Overall, Global Blue tax-free spending in the month of September fell 5 percent, similar to the August figure, although the data excludes Japan, which Barclays said was unavailable at the time of publication, and which had been a significant drag in August, declining 36 percent.

Spending in Asia-Pacific region improved to minus 7 percent from minus 17 percent in August, while spending in Europe was down 4 percent from an almost flat August.

Within Europe, France saw a decline of 23 percent, compared with August’s 20 percent; Germany was down 21 percent, compared with August’s minus 13 percent, and Italy fell 8 percent, compared with minus 11 percent in August.
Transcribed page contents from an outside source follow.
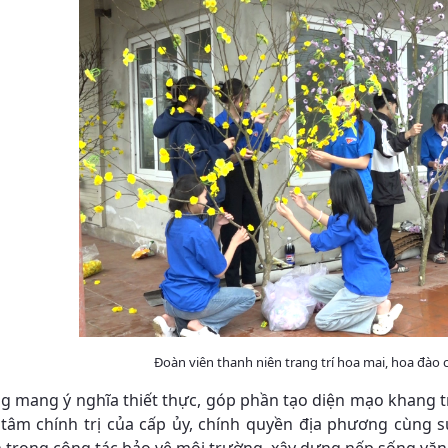
Đoàn viên thanh niên trang trí hoa mai, hoa đà
g mang ý nghĩa thiết thực, góp phần tạo diện mạo khang t
 tâm chính trị của cấp ủy, chính quyền địa phương cùng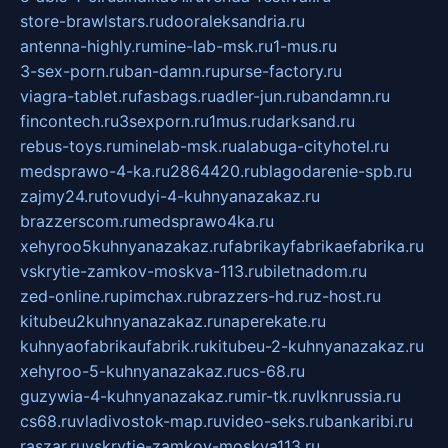
store-brawlstars.ru
dooraleksandria.ru
antenna-highly.ru
mine-lab-msk.ru
1-mus.ru
3-sex-porn.ru
ban-damn.ru
purse-factory.ru
viagra-tablet.ru
fasbags.ru
adler-jun.ru
bandamn.ru
fincontech.ru
3sexporn.ru
1mus.ru
darksand.ru
rebus-toys.ru
minelab-msk.ru
alabuga-cityhotel.ru
medsprawo-4-ka.ru
2864420.ru
blagodarenie-spb.ru
zajmy24.ru
tovudyi-4-kuhnyanazakaz.ru
brazzerscom.ru
medsprawo4ka.ru
xehyroo5kuhnyanazakaz.ru
fabrikayfabrikaefabrika.ru
vskrytie-zamkov-moskva-113.ru
biletnadom.ru
zed-online.ru
pimchax.ru
brazzers-hd.ru
z-host.ru
kitubeu2kuhnyanazakaz.ru
naperekate.ru
kuhnyaofabrikaufabrik.ru
kitubeu-2-kuhnyanazakaz.ru
xehyroo-5-kuhnyanazakaz.ru
cs-68.ru
guzywia-4-kuhnyanazakaz.ru
mir-tk.ru
vlknrussia.ru
cs68.ru
vladivostok-map.ru
video-seks.ru
bankaribi.ru
raszar.ru
vskrytie-zamkov-moskva113.ru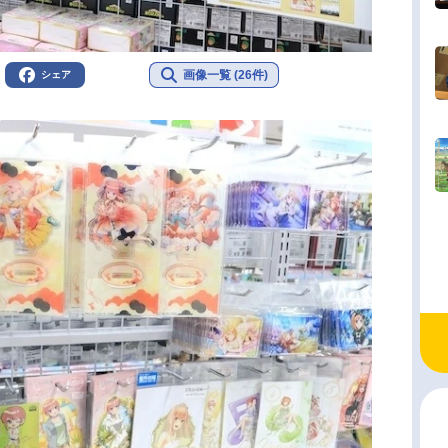
画像一覧 (26件)
シェア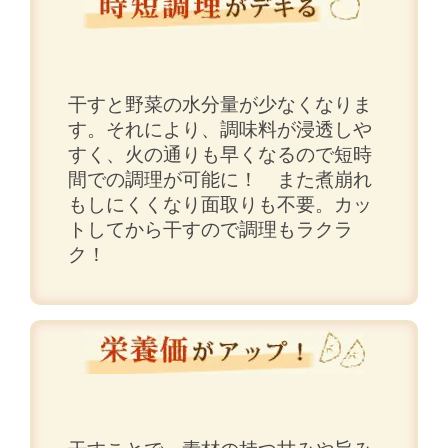
干すと野菜の水分量が少なくなりま
す。それにより、調味料が浸透しや
すく、火の通りも早くなるので短時
間での調理が可能に！ また煮崩れ
もしにくくなり面取りも不要。カッ
トしてから干すので調理もラクラ
ク！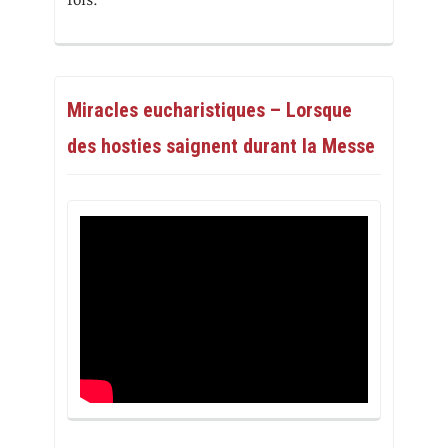
fois.
Miracles eucharistiques – Lorsque
des hosties saignent durant la Messe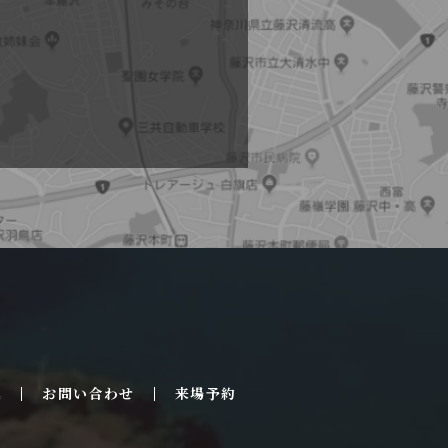
集
お問い合わせ
来場予約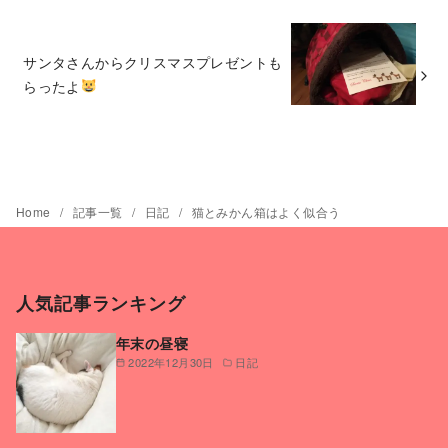
サンタさんからクリスマスプレゼントも
らったよ
Home
記事一覧
日記
猫とみかん箱はよく似合う
人気記事ランキング
年末の昼寝
2022年12月30日
日記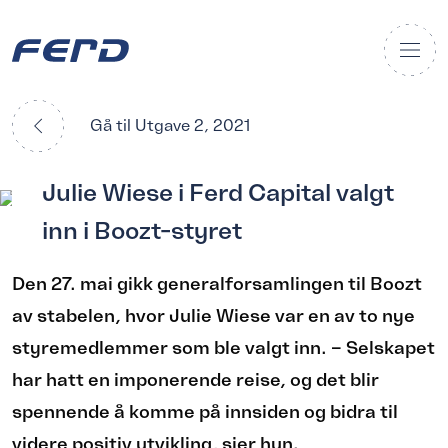
Gå til Utgave 2, 2021
Julie Wiese i Ferd Capital valgt
inn i Boozt-styret
Den 27. mai gikk generalforsamlingen til Boozt
av stabelen, hvor Julie Wiese var en av to nye
styremedlemmer som ble valgt inn. – Selskapet
har hatt en imponerende reise, og det blir
spennende å komme på innsiden og bidra til
videre positiv utvikling, sier hun.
Switzerland was down 2 percent, versus 17 percent growth in August.

In the U.K. growth at constant foreign exchange was 32 percent in September, after 36 percent in August, reflecting the influx of tourists on the back of a weaker pound, Barclays said.

Foreign shoppers have been picking clean British luxury and high-street boutiques as the pound has plummeted 21 percent against the dollar since the Brexit referendum, and approximately 18 percent against the euro.

Within Asia-Pacific, tax-free sales in Singapore were down 7 percent compared with minus 8 percent in August, while those in Korea fell 9 percent after 31 percent growth in August, which was a bumper month due to easier comparatives from the MERS outbreak last summer.